Source: NYSDOH http://www.health.state.ny.us/diseases/communicable/hepatitis/hbvinfo.htm.
Accessed May 1, 2008.
Revised January 2008.
Hepatitis B is the most common serious liver infection in the
world. It is caused by the hepatitis B virus (HBV) which is
100 times more infectious than the AIDS virus. HBV is most efficiently
transmitted through contact with blood and body fluids of an
infected person. This can occur through direct blood-to-blood
contact, sex, illicit drug use, and from an infected mother
to her newborn during delivery. HBV spreads because many people
are unaware they are infected with the virus and unknowingly
pass it on to those who are in close contact with them.
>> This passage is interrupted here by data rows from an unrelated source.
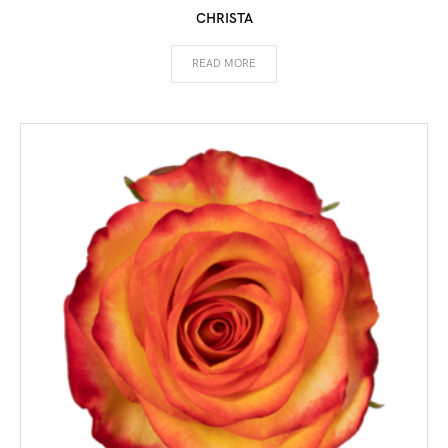
CHRISTA
READ MORE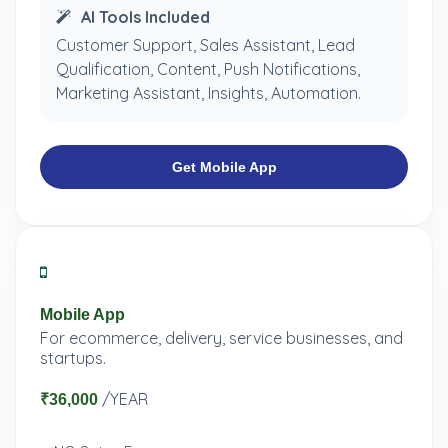
AI Tools Included
Customer Support, Sales Assistant, Lead
Qualification, Content, Push Notifications,
Marketing Assistant, Insights, Automation.
Get Mobile App
Mobile App
For ecommerce, delivery, service businesses, and
startups.
/YEAR
₹36,000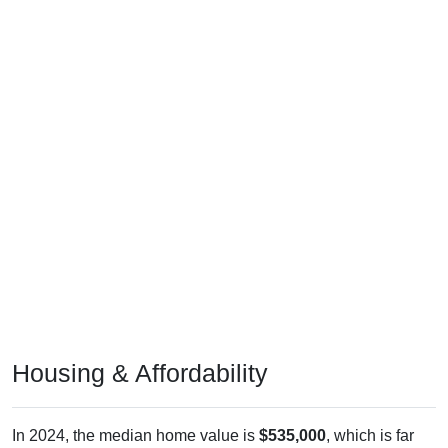
Housing & Affordability
In 2024, the median home value is
$535,000
, which is far
above the national median ($332,700), is up
$243,100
Most people are able to fight off an HBV infection and clear the virus from their blood. However, 5-10% of adults, 30-50% of children, and 90% of infants will develop chronic infection which can lead to liver failure, cirrhosis (scarring) or cancer of the liver. Approximately 400 million persons worldwide are chronically infected with HBV, including about 1.25 million in the United States. Between 5,000 and 6,000 Americans die of hepatitis B-related liver complications including cirrhosis and liver cancer each year.
Fortunately, there is a safe and effective vaccine to protect against hepatitis B infection. It is recommended that all infants, children and adolescents up to the age of 18 receive the hepatitis B vaccine. The vaccine is also recommended for adults who may be at high risk for infection.